§ **GOAL OF THE EXERCISE**
All of the data that appears below is to be given again precisely as written.

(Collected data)

== Segment start ==

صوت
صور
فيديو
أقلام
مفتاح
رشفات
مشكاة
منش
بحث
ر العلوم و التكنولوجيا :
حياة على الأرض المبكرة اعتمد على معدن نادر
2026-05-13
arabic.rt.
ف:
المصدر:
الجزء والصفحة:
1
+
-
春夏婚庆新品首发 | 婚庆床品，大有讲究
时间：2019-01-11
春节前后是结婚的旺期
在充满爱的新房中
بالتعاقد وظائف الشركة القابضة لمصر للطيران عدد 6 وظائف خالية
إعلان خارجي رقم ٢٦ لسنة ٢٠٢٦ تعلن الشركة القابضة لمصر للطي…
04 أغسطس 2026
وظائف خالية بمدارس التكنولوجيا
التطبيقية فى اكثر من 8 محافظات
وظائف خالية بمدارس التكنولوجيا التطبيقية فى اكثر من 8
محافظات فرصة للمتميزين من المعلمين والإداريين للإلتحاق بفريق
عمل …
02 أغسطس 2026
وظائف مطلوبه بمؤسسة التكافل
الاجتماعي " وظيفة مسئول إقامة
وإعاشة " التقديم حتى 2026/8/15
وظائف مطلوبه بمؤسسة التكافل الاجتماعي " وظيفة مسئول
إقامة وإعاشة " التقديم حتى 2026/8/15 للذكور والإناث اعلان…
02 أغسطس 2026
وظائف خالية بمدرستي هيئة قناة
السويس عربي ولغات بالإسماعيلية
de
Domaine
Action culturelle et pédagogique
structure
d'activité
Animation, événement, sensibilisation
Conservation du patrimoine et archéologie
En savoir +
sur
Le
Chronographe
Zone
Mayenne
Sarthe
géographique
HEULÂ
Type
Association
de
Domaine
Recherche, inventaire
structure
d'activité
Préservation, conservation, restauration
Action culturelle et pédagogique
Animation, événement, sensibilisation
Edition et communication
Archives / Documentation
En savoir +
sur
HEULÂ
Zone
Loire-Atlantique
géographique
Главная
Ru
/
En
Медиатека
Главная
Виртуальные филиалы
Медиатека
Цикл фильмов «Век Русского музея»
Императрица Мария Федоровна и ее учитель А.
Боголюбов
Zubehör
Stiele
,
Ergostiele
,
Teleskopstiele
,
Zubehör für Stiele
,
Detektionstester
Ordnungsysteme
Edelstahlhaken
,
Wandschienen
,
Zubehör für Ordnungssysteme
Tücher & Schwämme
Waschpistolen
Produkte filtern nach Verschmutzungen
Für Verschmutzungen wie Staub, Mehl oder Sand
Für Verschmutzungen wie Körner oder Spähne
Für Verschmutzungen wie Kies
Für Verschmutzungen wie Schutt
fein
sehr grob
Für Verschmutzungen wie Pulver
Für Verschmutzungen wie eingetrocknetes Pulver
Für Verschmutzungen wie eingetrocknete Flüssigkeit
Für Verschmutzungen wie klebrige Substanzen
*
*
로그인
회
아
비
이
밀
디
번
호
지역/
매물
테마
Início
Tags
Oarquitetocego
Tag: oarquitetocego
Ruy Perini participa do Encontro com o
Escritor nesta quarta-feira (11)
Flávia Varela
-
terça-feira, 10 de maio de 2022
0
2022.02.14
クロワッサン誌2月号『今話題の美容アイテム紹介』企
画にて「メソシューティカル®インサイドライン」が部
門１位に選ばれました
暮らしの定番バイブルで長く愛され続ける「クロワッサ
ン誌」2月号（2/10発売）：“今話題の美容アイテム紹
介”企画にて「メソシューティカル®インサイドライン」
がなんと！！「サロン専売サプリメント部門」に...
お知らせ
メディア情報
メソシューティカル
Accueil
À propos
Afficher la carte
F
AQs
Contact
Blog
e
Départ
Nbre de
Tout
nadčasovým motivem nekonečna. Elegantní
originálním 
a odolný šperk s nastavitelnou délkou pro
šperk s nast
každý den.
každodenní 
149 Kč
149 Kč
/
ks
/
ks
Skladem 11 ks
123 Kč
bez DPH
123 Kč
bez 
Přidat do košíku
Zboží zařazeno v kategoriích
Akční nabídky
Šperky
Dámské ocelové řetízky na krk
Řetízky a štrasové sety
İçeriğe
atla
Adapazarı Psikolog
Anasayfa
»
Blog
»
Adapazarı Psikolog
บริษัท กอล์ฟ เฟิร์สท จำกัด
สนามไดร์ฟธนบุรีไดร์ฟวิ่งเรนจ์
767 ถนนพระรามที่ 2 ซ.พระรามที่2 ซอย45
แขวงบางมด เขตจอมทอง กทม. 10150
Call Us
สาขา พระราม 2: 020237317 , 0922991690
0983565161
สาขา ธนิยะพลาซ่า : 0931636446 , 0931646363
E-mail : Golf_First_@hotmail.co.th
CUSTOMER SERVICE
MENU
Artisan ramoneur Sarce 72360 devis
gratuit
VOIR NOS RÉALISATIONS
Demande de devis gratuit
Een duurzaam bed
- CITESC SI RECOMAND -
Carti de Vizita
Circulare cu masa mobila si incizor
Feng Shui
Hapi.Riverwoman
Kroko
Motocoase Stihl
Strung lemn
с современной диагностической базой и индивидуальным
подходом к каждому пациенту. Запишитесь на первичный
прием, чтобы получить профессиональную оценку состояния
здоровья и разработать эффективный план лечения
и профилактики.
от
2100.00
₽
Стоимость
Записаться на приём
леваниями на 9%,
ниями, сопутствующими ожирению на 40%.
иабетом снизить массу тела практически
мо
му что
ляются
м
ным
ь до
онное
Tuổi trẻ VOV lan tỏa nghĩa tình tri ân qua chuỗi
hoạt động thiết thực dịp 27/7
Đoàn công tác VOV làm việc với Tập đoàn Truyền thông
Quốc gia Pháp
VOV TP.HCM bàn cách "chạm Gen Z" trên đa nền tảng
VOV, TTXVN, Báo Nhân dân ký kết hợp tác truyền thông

== Segment end ==

§ **EXERCISE RESULT**
صوت
صور
فيديو
أقلام
مفتاح
رشفات
مشكاة
منش
بحث
ر العلوم و التكنولوجيا :
حياة على الأرض المبكرة اعتمد على معدن نادر
2026-05-13
arabic.rt.
ف:
المصدر:
الجزء والصفحة:
1
+
-
春夏婚庆新品首发 | 婚庆床品，大有讲究
时间：2019-01-11
春节前后是结婚的旺期
在充满爱的新房中
بالتعاقد وظائف الشركة القابضة لمصر للطيران عدد 6 وظائف خالية
إعلان خارجي رقم ٢٦ لسنة ٢٠٢٦ تعلن الشركة القابضة لمصر للطي…
04 أغسطس 2026
وظائف خالية بمدارس التكنولوجيا
التطبيقية فى اكثر من 8 محافظات
وظائف خالية بمدارس التكنولوجيا التطبيقية فى اكثر من 8
محافظات فرصة للمتميزين من المعلمين والإداريين للإلتحاق بفريق
عمل …
02 أغسطس 2026
وظائف مطلوبه بمؤسسة التكافل
الاجتماعي " وظيفة مسئول إقامة
وإعاشة " التقديم حتى 2026/8/15
وظائف مطلوبه بمؤسسة التكافل الاجتماعي " وظيفة مسئول
إقامة وإعاشة " التقديم حتى 2026/8/15 للذكور والإناث اعلان…
02 أغسطس 2026
وظائف خالية بمدرستي هيئة قناة
السويس عربي ولغات بالإسماعيلية
de
Domaine
Action culturelle et pédagogique
structure
d'activité
Animation, événement, sensibilisation
Conservation du patrimoine et archéologie
En savoir +
sur
Le
Chronographe
Zone
Mayenne
Sarthe
géographique
HEULÂ
Type
Association
de
Domaine
Recherche, inventaire
structure
d'activité
Préservation, conservation, restauration
Action culturelle et pédagogique
Animation, événement, sensibilisation
Edition et communication
Archives / Documentation
En savoir +
sur
HEULÂ
Zone
Loire-Atlantique
géographique
Главная
Ru
/
En
Медиатека
Главная
Виртуальные филиалы
Медиатека
Цикл фильмов «Век Русского музея»
Императрица Мария Федоровна и ее учитель А.
Боголюбов
Zubehör
Stiele
,
Ergostiele
,
Teleskopstiele
,
Zubehör für Stiele
,
Detektionstester
Ordnungsysteme
Edelstahlhaken
,
Wandschienen
,
Zubehör für Ordnungssysteme
Tücher & Schwämme
Waschpistolen
Produkte filtern nach Verschmutzungen
Für Verschmutzungen wie Staub, Mehl oder Sand
Für Verschmutzungen wie Körner oder Spähne
Für Verschmutzungen wie Kies
Für Verschmutzungen wie Schutt
fein
sehr grob
Für Verschmutzungen wie Pulver
Für Verschmutzungen wie eingetrocknetes Pulver
Für Verschmutzungen wie eingetrocknete Flüssigkeit
Für Verschmutzungen wie klebrige Substanzen
*
*
로그인
회
아
비
이
밀
디
번
호
지역/
매물
테마
Início
Tags
Oarquitetocego
Tag: oarquitetocego
Ruy Perini participa do Encontro com o
Escritor nesta quarta-feira (11)
Flávia Varela
-
terça-feira, 10 de maio de 2022
0
2022.02.14
クロワッサン誌2月号『今話題の美容アイテム紹介』企
画にて「メソシューティカル®インサイドライン」が部
門１位に選ばれました
暮らしの定番バイブルで長く愛され続ける「クロワッサ
ン誌」2月号（2/10発売）：“今話題の美容アイテム紹
介”企画にて「メソシューティカル®インサイドライン」
がなんと！！「サロン専売サプリメント部門」に...
お知らせ
メディア情報
メソシューティカル
Accueil
À propos
Afficher la carte
F
AQs
Contact
Blog
e
Départ
Nbre de
Tout
nadčasovým motivem nekonečna. Elegantní
originálním 
a odolný šperk s nastavitelnou délkou pro
šperk s nast
každý den.
každodenní 
149 Kč
149 Kč
/
ks
/
ks
Skladem 11 ks
123 Kč
bez DPH
123 Kč
bez 
Přidat do košíku
Zboží zařazeno v kategoriích
Akční nabídky
Šperky
Dámské ocelové řetízky na krk
Řetízky a štrasové sety
İçeriğe
atla
Adapazarı Psikolog
Anasayfa
»
Blog
»
Adapazarı Psikolog
บริษัท กอล์ฟ เฟิร์สท จำกัด
สนามไดร์ฟธนบุรีไดร์ฟวิ่งเรนจ์
767 ถนนพระรามที่ 2 ซ.พระรามที่2 ซอย45
แขวงบางมด เขตจอมทอง กทม. 10150
Call Us
สาขา พระราม 2: 020237317 , 0922991690
0983565161
สาขา ธนิยะพลาซ่า : 0931636446 , 0931646363
E-mail : Golf_First_@hotmail.co.th
CUSTOMER SERVICE
MENU
Artisan ramoneur Sarce 72360 devis
gratuit
VOIR NOS RÉALISATIONS
Demande de devis gratuit
Een duurzaam bed
- CITESC SI RECOMAND -
Carti de Vizita
Circulare cu masa mobila si incizor
Feng Shui
Hapi.Riverwoman
Kroko
Motocoase Stihl
Strung lemn
с современной диагностической базой и индивидуальным
подходом к каждому пациенту. Запишитесь на первичный
прием, чтобы получить профессиональную оценку состояния
здоровья и разработать эффективный план лечения
и профилактики.
от
2100.00
₽
Стоимость
Записаться на приём
леваниями на 9%,
ниями, сопутствующими ожирению на 40%.
иабетом снизить массу тела практически
мо
му что
ляются
м
ным
ь до
онное
Tuổi trẻ VOV lan tỏa nghĩa tình tri ân qua chuỗi
hoạt động thiết thực dịp 27/7
Đoàn công tác VOV làm việc với Tập đoàn Truyền thông
Quốc gia Pháp
VOV TP.HCM bàn cách "chạm Gen Z" trên đa nền tảng
VOV, TTXVN, Báo Nhân dân ký kết hợp tác truyền thông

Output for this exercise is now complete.